Secondo l'indagine, l'instabilità che caratterizzava già molti degli impieghi degli anni scorsi si è fatta ancora più acuta. Sia per i laureati "triennali" che per quegli ultimi che stanno uscendo dal percorso previsto dal vecchio ordinamento. Solo un giovane su tre che ha conseguito una laurea breve - e ha trovato un impiego - è riuscito a siglare un contratto a tempo indeterminato. L'anno scorso l'impresa era riuscita al 40 per cento di loro. Stessa storia per i giovani che hanno ultimato il percorso di laurea del "vecchio ordinamento", la quota di chi è riuscito ad avere un contratto stabile è scesa al 38,4 per cento. Il lavoro atipico dal 2001 a oggi è cresciuto di ben dieci punti percentuali.

C'è poi lo stipendio. Quel sostegno che dovrebbe permettere alle nuove generazioni di prendere iniziative e decisioni, di mettere su famiglia, di provare a superare la sindrome di Peter Pan. Quel sostegno, è sempre più esile. I giovani laureati del post-riforma si ritrovano in tasca a fine mese solo 969 euro. Meno di quanto non fosse l'anno scorso (vedi tabella). Prendono qualcosa in più i laureati pre-riforma che a fine mese arrivano fino a 1.042 euro. Poco più dell'anno scorso ma, al netto del costo della vita, ancora meno di quanto un neolaureato guadagnava cinque anni fa.

Senza dire che l'Italia vanta il minor numero di laureati che lavora a cinque anni dalla laurea (l'86,4 per cento contro una media europea pari all'89 per cento). Scorrendo i dati dell'indagine di AlmaLaurea si ricava la triste conferma che nel cuore delle nuove generazioni, anche lì dove è opportuno che l'Italia sia più moderna e vicina all'Europa, covano e crescono le stesse antiche contraddizioni e disparità che gravano da tempo infinito sul corpo del malato Italia.

Le donne sono meno favorite rispetto agli uomini, hanno un tasso di occupazione più basso, sono più precarie e guadagnano meno dei loro colleghi uomini (vedi tabella). A un anno dalla laurea lavora il 49,2 per cento delle laureate pre-riforma contro il 57,1 per cento degli uomini. E il gap salariale nel tempo non fa che crescere, tanto che a cinque anni dalla laurea le donne guadagnano un terzo meno di quanto non prendono gli uomini. Quanto alla precarietà a un anno dalla laurea il 52 per cento delle donne ha un contratto atipico contro il 41,5 per cento degli uomini. E la disparità è ancora più acuta per le laureate "triennali", visto che solo il 34 per cento delle donne ha un impiego stabile contro il 48 per cento dei loro colleghi uomini.
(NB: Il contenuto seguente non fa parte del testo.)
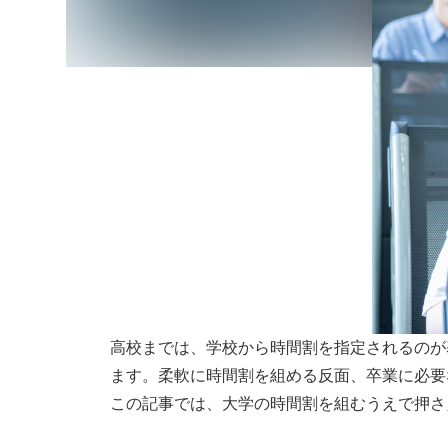
高校までは、学校から時間割を指定されるのが
ます。柔軟に時間割を組める反面、卒業に必要
この記事では、大学の時間割を組むうえで押さ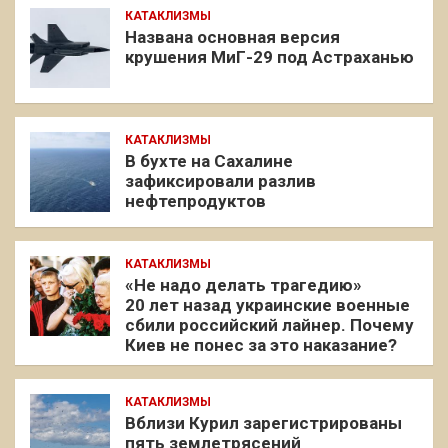
КАТАКЛИЗМЫ
Названа основная версия
крушения МиГ-29 под Астраханью
КАТАКЛИЗМЫ
В бухте на Сахалине
зафиксировали разлив
нефтепродуктов
КАТАКЛИЗМЫ
«Не надо делать трагедию»
20 лет назад украинские военные
сбили российский лайнер. Почему
Киев не понес за это наказание?
КАТАКЛИЗМЫ
Вблизи Курил зарегистрированы
пять землетрясений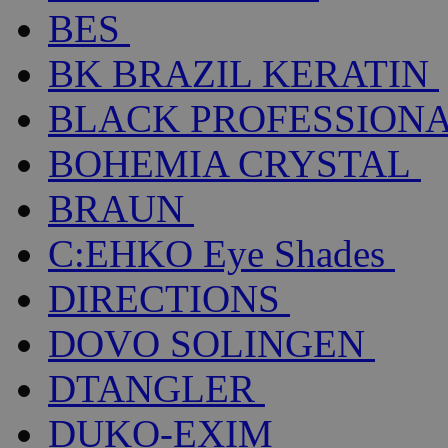
BES
BK BRAZIL KERATIN
BLACK PROFESSION
BOHEMIA CRYSTAL
BRAUN
C:EHKO Eye Shades
DIRECTIONS
DOVO SOLINGEN
DTANGLER
DUKO-EXIM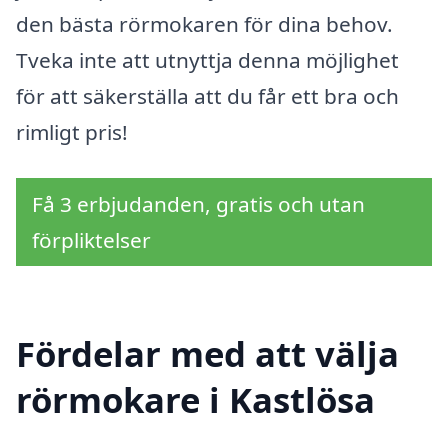
den bästa rörmokaren för dina behov.
Tveka inte att utnyttja denna möjlighet
för att säkerställa att du får ett bra och
rimligt pris!
Få 3 erbjudanden, gratis och utan
förpliktelser
Fördelar med att välja
rörmokare i Kastlösa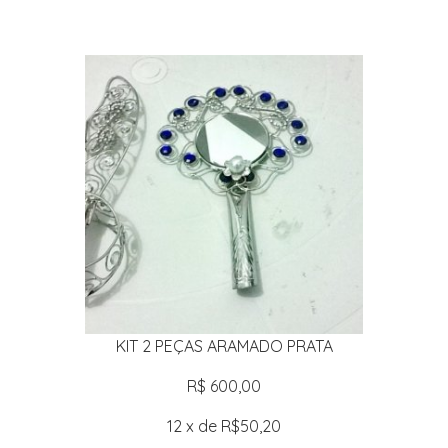
KIT 2 PEÇAS ARAMADO PRATA
R$ 600,00
12 x de R$50,20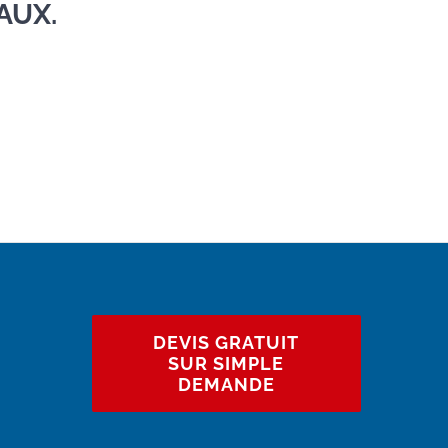
AUX.
DEVIS GRATUIT
SUR SIMPLE
DEMANDE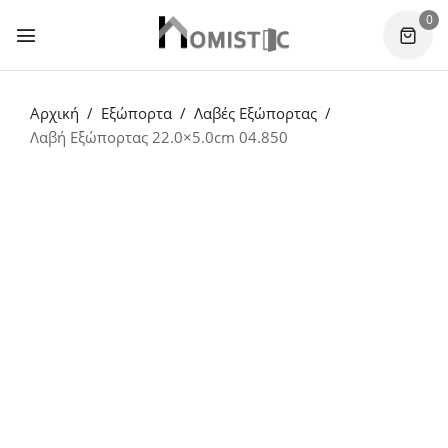
0
Αρχική
Εξώπορτα
Λαβές Εξώπορτας
Λαβή Εξώπορτας 22.0×5.0cm 04.850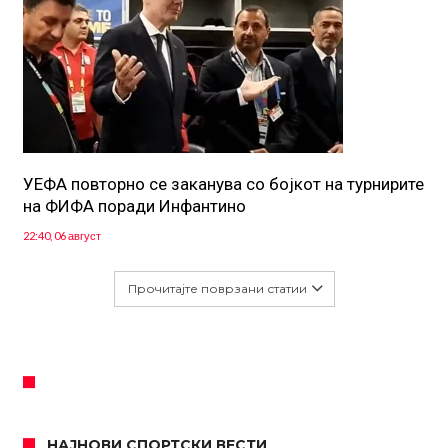
УЕФА повторно се заканува со бојкот на турнирите
на ФИФА поради Инфантино
22:40, 06 август
Прочитајте поврзани статии
НАЈНОВИ СПОРТСКИ ВЕСТИ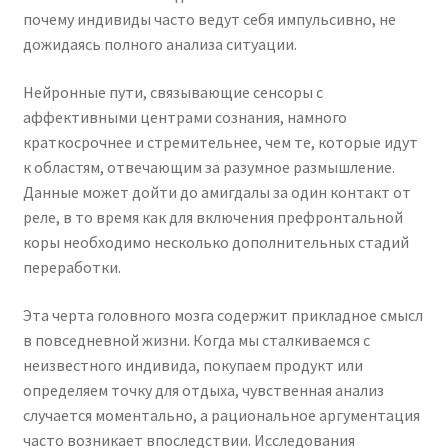
почему индивиды часто ведут себя импульсивно, не
дожидаясь полного анализа ситуации.
Нейронные пути, связывающие сенсоры с
аффективными центрами сознания, намного
краткосрочнее и стремительнее, чем те, которые идут
к областям, отвечающим за разумное размышление.
Данные может дойти до амигдалы за один контакт от
реле, в то время как для включения префронтальной
коры необходимо несколько дополнительных стадий
переработки.
Эта черта головного мозга содержит прикладное смысл
в повседневной жизни. Когда мы сталкиваемся с
неизвестного индивида, покупаем продукт или
определяем точку для отдыха, чувственная анализ
случается моментально, а рациональное аргументация
часто возникает впоследствии. Исследования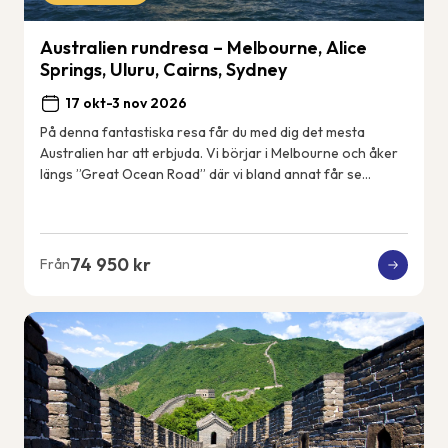
Australien rundresa – Melbourne, Alice
Springs, Uluru, Cairns, Sydney
17 okt-3 nov 2026
På denna fantastiska resa får du med dig det mesta
Australien har att erbjuda. Vi börjar i Melbourne och åker
längs ”Great Ocean Road” där vi bland annat får se
kalkstensformationerna &#82...
74 950 kr
Från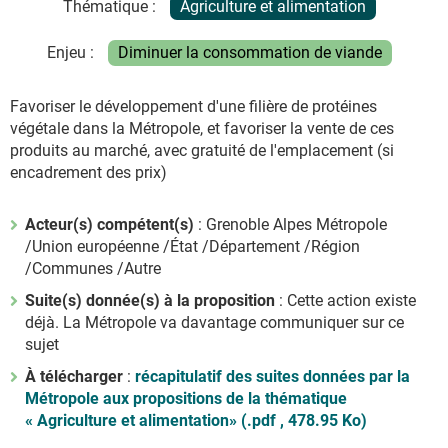
Thématique :
Agriculture et alimentation
Enjeu :
Diminuer la consommation de viande
Favoriser le développement d'une filière de protéines
végétale dans la Métropole, et favoriser la vente de ces
produits au marché, avec gratuité de l'emplacement (si
encadrement des prix)
Acteur(s) compétent(s)
: Grenoble Alpes Métropole
/Union européenne /État /Département /Région
/Communes /Autre
Suite(s) donnée(s) à la proposition
: Cette action existe
déjà. La Métropole va davantage communiquer sur ce
sujet
À télécharger
:
récapitulatif des suites données par la
Métropole aux propositions de la thématique
« Agriculture et alimentation»
(.pdf , 478.95 Ko)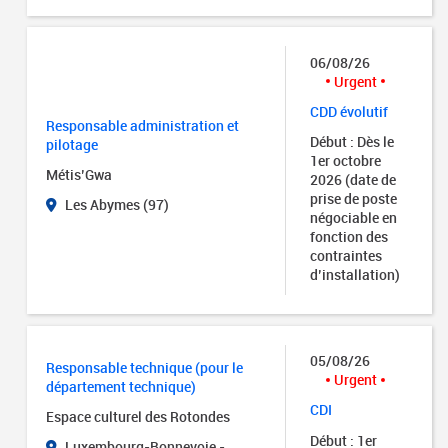
06/08/26
Urgent
CDD évolutif
Responsable administration et
Début : Dès le
pilotage
1er octobre
Métis’Gwa
2026 (date de
prise de poste
Les Abymes (97)
négociable en
fonction des
contraintes
d’installation)
05/08/26
Responsable technique (pour le
Urgent
département technique)
CDI
Espace culturel des Rotondes
Début : 1er
Luxembourg-Bonnevoie -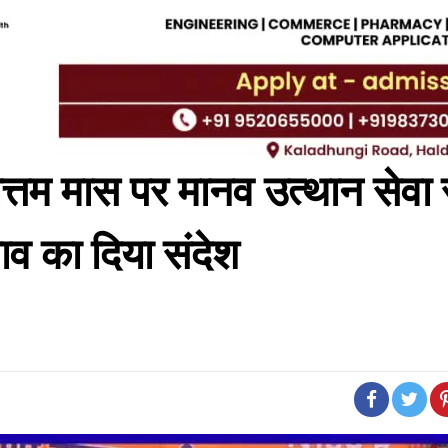
रुषोत्तम मास पर मानव उत्थान सेवा
ाव का दिया संदेश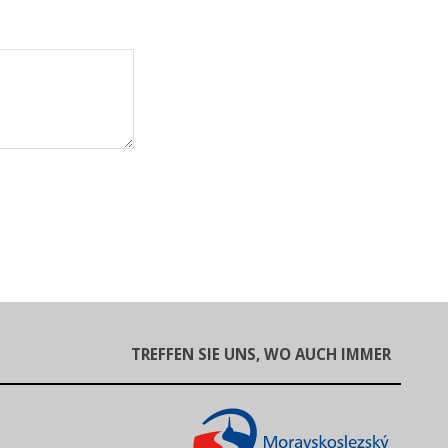
TREFFEN SIE UNS, WO AUCH IMMER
Stesso discorso per le disparità territoriali. Nel 2006 sei laureati del Nord su dieci trova lavoro dopo un anno mentre per le regioni del Sud le cifre si fermano al 40 per cento. Ovvero le stesse quote nel lontano 1999. Senza dire che a cinque anni dalla laurea, i giovani del Mezzogiorno prendono 1.167 euro al mese mentre i ragazzi del Nord arrivano a 1.355 euro al mese.

Non c'è da stupirsi se allora molti di loro non si sentono valorizzati per quello che valgono e, seppure a malincuore, decidono di muoversi oltre confine per trovare migliori occasioni. All'estero, lì dove sembrano trovare rifugio e compenso. I laureati italiani che lavorano fuori dai confini nazionali, a cinque anni dalla laurea, arrivano a guadagnare quasi 2 mila euro, ovvero il 50 per cento in più di quanto non accada alla media complessiva dei laureati. Se non si mette mano a questo problema, se non si trova un articolato piano per valorizzare i talenti che escono dalle nostre facoltà, poco si potrà fare per dare slancio al nostro paese.